New Delhi: DC superheroes may have taken over the world but for those growing up in the 80s and 90s in India, it was also the dawn of the ‘RC universe’.
From ‘Nagraj’, the king of snakes, to anti-hero ‘Doga’, ‘Dhruva’, the super commando, to Parmanu — a mix of Ant-man and Atom — a home of Indian superheroes was created by a little-known publisher called Raj Comics (RC).
The imaginative world of these superheroes who wore bright and tight spandex, violent vigilantes and engrossing storylines often found their way inside classrooms too, with children reading them on the sly.
Raj Comics was launched in 1986 by Raj Gupta and his sons Manoj, Manish and Sanjay.
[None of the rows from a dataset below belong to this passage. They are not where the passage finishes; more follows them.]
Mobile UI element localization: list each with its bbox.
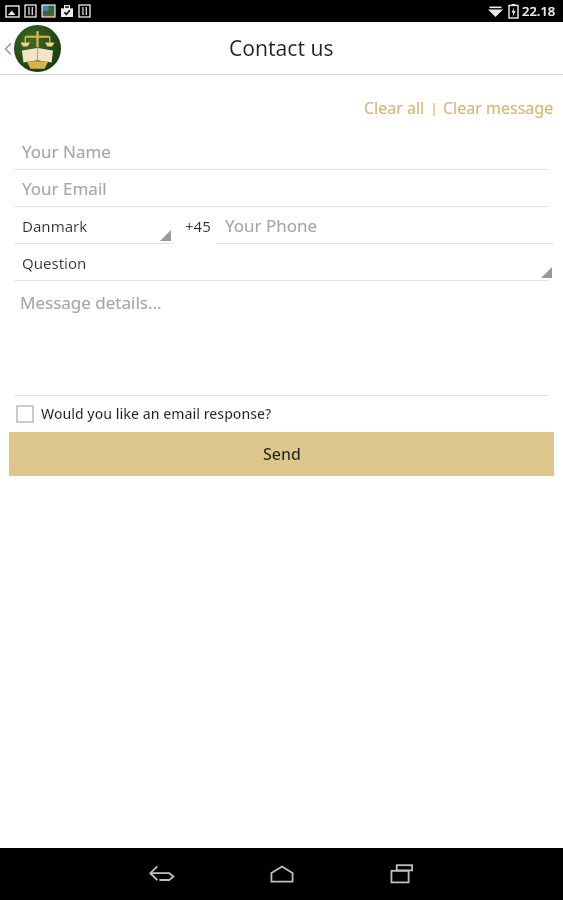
staticText: Message details... — [20, 291, 162, 314]
staticText: Would you like an email response? — [41, 404, 272, 423]
staticText: Send — [263, 443, 301, 465]
button[interactable]: Clear message — [441, 95, 556, 121]
staticText: +45 — [185, 216, 211, 236]
staticText: Danmark — [22, 216, 88, 236]
staticText: Your Email — [22, 177, 107, 200]
staticText: Clear all — [364, 97, 425, 119]
staticText: Contact us — [229, 34, 334, 63]
button[interactable]: Clear all — [362, 95, 427, 121]
button[interactable]: Send — [9, 432, 554, 476]
button[interactable]: Your Email — [0, 170, 563, 207]
button[interactable]: Home — [222, 848, 342, 900]
staticText: Clear message — [443, 97, 554, 119]
staticText: 22.18 — [522, 2, 556, 20]
button[interactable]: Your Phone — [216, 207, 563, 244]
button[interactable]: Question — [0, 244, 563, 281]
button[interactable]: Back — [0, 25, 65, 72]
staticText: Your Name — [22, 140, 111, 163]
button[interactable]: Back — [102, 848, 222, 900]
staticText: Question — [22, 253, 87, 273]
button[interactable]: Recent apps — [342, 848, 462, 900]
button[interactable]: Message details... — [0, 281, 563, 396]
button[interactable]: Danmark — [0, 207, 180, 244]
staticText: | — [427, 99, 441, 117]
button[interactable]: Your Name — [0, 133, 563, 170]
staticText: Your Phone — [225, 214, 318, 237]
button[interactable]: Would you like an email response? — [0, 401, 563, 426]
The aim was to create a world of original Indian superheroes, something that hadn’t been done before in India.
Sanjay Gupta explained to ThePrint how they also created characters like Super Commando Dhruva, a superhero that “wasn’t your typical brawny guy but was more brainy”.
Though the company also delved into medieval fantasy, horror and mystery books, it was the superhero comics that made Raj Comics popular.
The superheroes in the RC world have unfathomable abilities and well-rooted backstories. Most superhero conflicts in DC and Marvel comics take place in the high-rises of New York or London but with RC, Indian children got their own friendly neighbourhood heroes.
Pranav Shashank, a producer at Kuku FM, an audio content platform, attributes his success to RC.
“I have been in this field for three years and have worked on dozens of amazing novels. Some have been selected to be made into web series. If the creativity of Raj Comics hadn’t rubbed off on me, I wouldn’t have been able to do this,” he told ThePrint.
One of the most loved characters was Nagraj, the first superhero character introduced by RC. Initially unleashed as a ‘weapon’ by an evil scientist to spread terror, Nagraj becomes a force against terrorism. He is the king of snakes and can destroy or heal people with touch. The most powerful superhero in the RC universe, Nagraj uses his snakes to do everything and often transforms into a serpent himself.
Atush Rohan, director, CRM and power platform at Mercurius Information Technology, said he started reading the ‘Nagraj comics’ in 1994 and identified with the character.
“He was just a kid who was out there trying to protect children and drinking milk,” Rohan told ThePrint.
The simple style of storytelling, along with vivid illustrations drew kids’ attention from across India, especially the Hindi belt.
Another fan favourite was Doga. Based in Mumbai, vigilante Doga, with his bright red eyes, takes law into his own hands to serve justice in the shadows.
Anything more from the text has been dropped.